CamDavidsonPilon / lifelines

Survival analysis in Python
lifelines.readthedocs.org
MIT License
2.34k stars 553 forks source link

Fixed coefficient for a covariate #974

Open nyousefi2020 opened 4 years ago

nyousefi2020 commented 4 years ago

Hi, thanks a lot for this useful and easy-to-use package! I'm doing some sensitivity analysis on my survival model, and for that I need to fix the coefficient of one covariate (=confounder/factor) meaning that I do not need to estimate the hazard ratio for that variable but still need to account for that with a known ratio. Can you please advice how I can perform this using lifelines? Thanks

CamDavidsonPilon commented 4 years ago

Hi @nyousefi2020,

I hope I can help. Can you tell me what regression model you are using?

nyousefi2020 commented 4 years ago

Thanks. I use Cox Proportional Hazard model (cph()).

CamDavidsonPilon commented 4 years ago

Unfortunately that's not available in lifelines yet. For later addition as a feature though, It would for me to understand your problem more. Can you explain how you might perform the sensitivity analysis after fixing the hazard? Also, how do you select what variables to fix vs not fix?

nyousefi2020 commented 4 years ago

Sure. To make sure that we have considered all the relevant variables in the model, we assume that there is an unmeasured variable which is correlated with the treatment variable (the variable of interest) plus affects the outcome through the hazard model. So, we generate an unmeasured variable 'U' based on a formula and add it to the model. However, we don't want to predict its hazard ratio, we like to manually set a range of hazard ratios (e.g. -2 to +2) to see what happens to the coefficients of the other variables, specially the treatment variable. Hope I could explain it. It is now a popular topic in causal inference. Here are some references for more details: https://www.ncbi.nlm.nih.gov/pmc/articles/PMC3073860/ https://link.springer.com/article/10.1007/s10654-013-9770-6 https://arxiv.org/abs/1908.01444

pzivich commented 4 years ago

Hey @nyousefi2020 it sounds like you want to apply quantitative bias analysis (maybe a probabilistic bias analysis). From the approaches that I know, you don't need to set the hazard ratio to be a constant within the regression itself. AFAIK those papers linked don't mention the approach you suggest. I would especially be careful with regards to the direct/indirect/total effect paper since that is a much different estimand than most survival analyses. The good news is that there are approaches for unmeasured confounder bias analysis that should be possible to implement in lifelines. These methods only require simulation of a variable.
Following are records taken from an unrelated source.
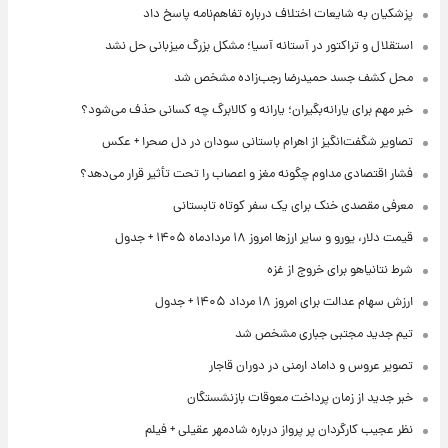
پزشکیان به شایعات اختلاف درباره تفاهم‌نامه پاسخ داد
استقلال و تراکتور در آستانه آسیا؛ مشکل بزرگ میزبانی حل نشد
محل کشف جسد حمیدرضا رجب‌زاده مشخص شد
خبر مهم برای یارانه‌بگیران؛ یارانه و کالابرگ چه کسانی حذف می‌شود؟
تصاویر شگفت‌انگیز از اهرام باستانی سودان در دل صحرا + عکس
فشار اقتصادی مداوم چگونه مغز و اعصاب را تحت تأثیر قرار می‌دهد؟
معرفی مقصدی خنک برای یک سفر کوتاه تابستانی
قیمت دلار، یورو و سایر ارزها امروز ۱۸ مردادماه ۱۴۰۵ + جدول
شرط نتانیاهو برای خروج از غزه
ارزش سهام عدالت برای امروز ۱۸ مرداد ۱۴۰۵ + جدول
تیم جدید مجتبی جباری مشخص شد
تصویر عروس و داماد ارمنی در دوران قاجار
خبر جدید از زمان پرداخت معوقات بازنشستگان
نظر عجیب کارگردان پر پرواز درباره شادمهر عقیلی + فیلم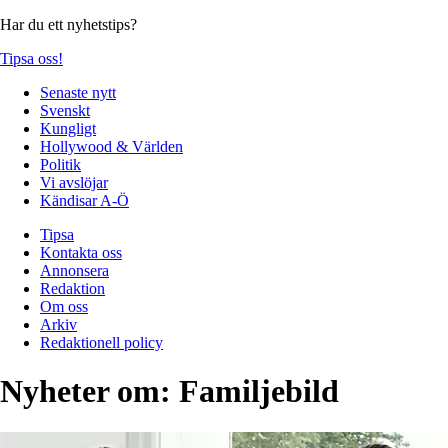
Har du ett nyhetstips?
Tipsa oss!
Senaste nytt
Svenskt
Kungligt
Hollywood & Världen
Politik
Vi avslöjar
Kändisar A-Ö
Tipsa
Kontakta oss
Annonsera
Redaktion
Om oss
Arkiv
Redaktionell policy
Nyheter om:
Familjebild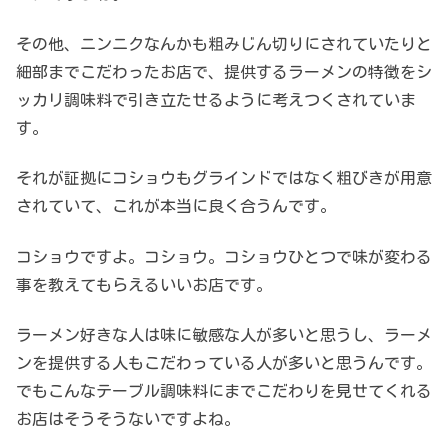
その他、ニンニクなんかも粗みじん切りにされていたりと
細部までこだわったお店で、提供するラーメンの特徴をシ
ッカリ調味料で引き立たせるように考えつくされていま
す。
それが証拠にコショウもグラインドではなく粗びきが用意
されていて、これが本当に良く合うんです。
コショウですよ。コショウ。コショウひとつで味が変わる
事を教えてもらえるいいお店です。
ラーメン好きな人は味に敏感な人が多いと思うし、ラーメ
ンを提供する人もこだわっている人が多いと思うんです。
でもこんなテーブル調味料にまでこだわりを見せてくれる
お店はそうそうないですよね。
Suppose there is an unmeasured binary confounder, U. What you need is to assign the probability of U within strata of the treatment A. Probability of U should differ between strata of A. Next you will need to stipulate the relationship between U and the time-to-event. This is less easy to do for survival sensitivity analyses, so instead you can use the combination of disease and exposure to determine the probability of having the unknown confounder (see Lash & Fink citation). After generating U, you would run the Cox PH model but include U in the model. You would not specify the parameter within the model. It should be allowed to vary in the procedure. This process is commonly built on by instead of using a single value for all the parameters, a distribution is used instead. Many people use a trapezoidal distribution in quantitative bias analyses, but the choice is up to you.

I would recommend Lash & Fink 2003 for an applied example. They also include SAS code, which could probably be adapted for your purposes. The link to the code in the paper is dead, but you can pull the SAS code from https://sites.google.com/site/biasanalysis/multiple-bias-model-lash-tl-fink-a Lines 248-260 are the relevant parts

For applied examples of this approach, see Albert et al. 2012, and Corrao et al. 2014.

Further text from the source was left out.